Simon Armitage's new verse translation of this grisly tale has been praised for its immediacy and its fidelity to the spirit of the original.
Now here it is on stage, in the candlelit Jacobean playhouse, read by Armitage himself. The atmosphere, helped no little by the flickering light and the bray harp of Jon Banks, takes us right back to those medieval halls and their bards, spinning yarns after supper.
The poet is joined on stage by Tom Stuart, who reads the Knight's dialogue, and Polly Frame, who takes the other characters, including the Green Giant, Bertilak and his Lady. Except for the Porter, whose small role is taken by a woman in the front row …
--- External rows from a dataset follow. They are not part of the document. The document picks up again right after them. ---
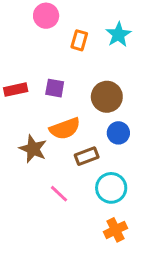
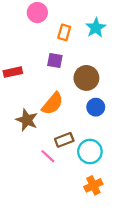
purple square: (55, 88) -> (55, 60), moved
orange semicircle: (65, 129) -> (53, 104), turned -30
brown rectangle: (87, 156) -> (64, 140), moved

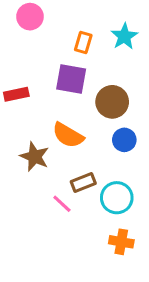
pink circle: (37, 13) -> (30, 17), moved
purple square: (55, 60) -> (71, 79), size x1.5
orange semicircle: (53, 104) -> (68, 135), turned 80
orange cross: (93, 185) -> (121, 242), turned 36

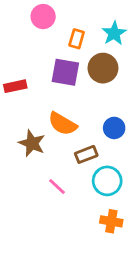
pink circle: (30, 17) -> (43, 17), moved
brown circle: (112, 102) -> (103, 68), moved
brown rectangle: (83, 182) -> (86, 154), moved

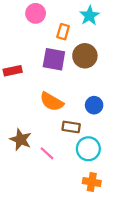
cyan star: (114, 33) -> (89, 16), moved
brown star: (32, 143) -> (21, 140), moved
brown rectangle: (86, 154) -> (71, 127), turned 30

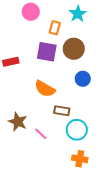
blue circle: (94, 105) -> (83, 79), moved

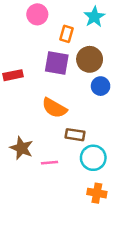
blue circle: (83, 79) -> (101, 86), moved
pink line: (41, 134) -> (49, 163), turned -48

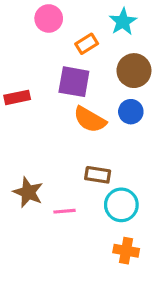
orange rectangle: (66, 34) -> (87, 44), turned 42
brown circle: (90, 59) -> (134, 71), moved
orange semicircle: (54, 108) -> (90, 120), moved

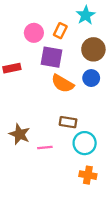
pink circle: (49, 18) -> (34, 33), moved
orange rectangle: (87, 44) -> (60, 31), turned -32

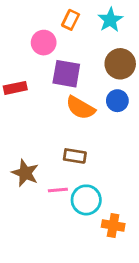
orange rectangle: (60, 31) -> (71, 20), moved
brown rectangle: (68, 122) -> (75, 156), moved
cyan circle: (85, 143) -> (86, 200), moved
It's an audience-friendly performance, with more laughs than one might expect; Armitage's mischievous modernisms, and wryly ironic emphases, adding enjoyably to the excitement of the ancient story.
And a taste of the original Wirral words at the beginning and the end, just to show how far we have come, and how close the new verse is to the old …

þis kyng lay at camylot vpon kryst masse
with mony luflych lorde ledez of þe best
rekenly of þe rounde table alle þo rich breþer
with rych reuel ory3t and rechles merþes

It was Christmas at Camelot – King Arthur’s court,
where the great and the good of the land had gathered,
all the righteous lords of the ranks of the Round Table
quite properly carousing and revelling in pleasure.